I thought having them all the same height was crucial to getting a good result.

" I tried one last time earlier today. I lowered the outfeed table so could get the ruler to move by 4mm.
Knife three moves the ruler by 4mm, knife two by 6mm and knife one by 2mm. I didn't bother to check the movement at the other end of the block as would have had the same inconsistent results. "
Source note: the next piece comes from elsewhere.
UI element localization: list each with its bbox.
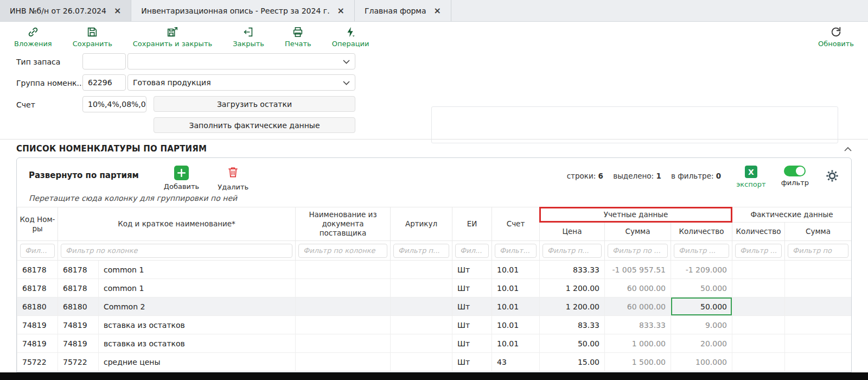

Axminster engineer replied,

" The difference in height of the blades is amplified in the distance the straight edge moves across the bed.
I mentioned in my previous email the scale you are working to (0.10mm is roughly 5mm of travel) therefore;
1mm of travel on the straight edge is about 0.02mm so the height above the outfeed table you have is around 0.04, 0.08 and 0.12mm. This will work fine, the material will grow or shrink a lot more than that depending on the weather.
Setting the machine this precisely is a bit like setting your car tyres so the O of Goodyear lines up with the valve for balancing purposes, not necessary. "

So, there you go


----------



## squib (5 Dec 2017)

Not being crucial for getting a good result doesn't take into account good workshop practice and also by not setting the blades accurately you will create wear unevenly on the blades.
This can cause noise and after a few sharpens can also cause imbalance ( if all blades are not ground exactly even).
The first few times setting planer blades can seem slow and complicated but soon becomes easier and such a pleasure using a set of sharp knives.
If you need to draw parallels to setting the blade heights different or skewed ,I think it is like setting your pressures differently and saying it's only a bit and won't affect the top speed


----------



## k4wils (26 Feb 2018)

Even when I had a Felder with disposable blades which supposedly didn’t need setting I would always check and adjust using a dial gauge from the outfeed table. That way you can be sure the blades are parallel with the table. Perhaps a bit finicky but it’s nice to know you are starting a job accurately rather than building inaccuracy in from the beginning.


----------



## Mark Begbie (1 Sep 2018)

I got a pair of inexpensive knife setting gauges for my Kity / Axminster planer. It was a nightmare. I'd set the blades, tighten, test and adjust. However, the adjustment was all over the place with no repeatability. In the end I took the blade lift springs out, singe the gauges are magnetic. Hey presto, super repeatable setting and success.


----------